## [Available data]
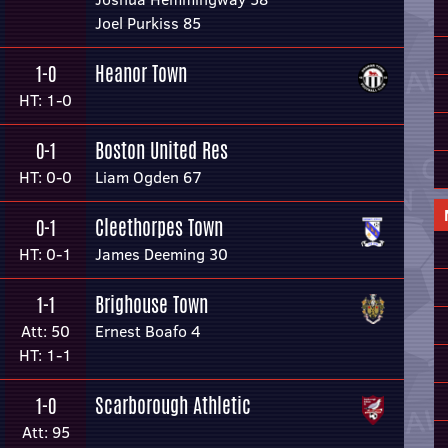
Joel Purkiss 85
Heanor Town
1-0
HT: 1-0
Boston United Res
0-1
HT: 0-0
Liam Ogden 67
Cleethorpes Town
0-1
HT: 0-1
James Deeming 30
Brighouse Town
1-1
Att: 50
Ernest Boafo 4
HT: 1-1
Scarborough Athletic
1-0
Att: 95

## [Instructions for the task]
Transcribe all of the records above character for character. Exclude the pictures.

## [Reply to the exercise]
Joel Purkiss 85
Heanor Town
1-0
HT: 1-0
Boston United Res
0-1
HT: 0-0
Liam Ogden 67
Cleethorpes Town
0-1
HT: 0-1
James Deeming 30
Brighouse Town
1-1
Att: 50
Ernest Boafo 4
HT: 1-1
Scarborough Athletic
1-0
Att: 95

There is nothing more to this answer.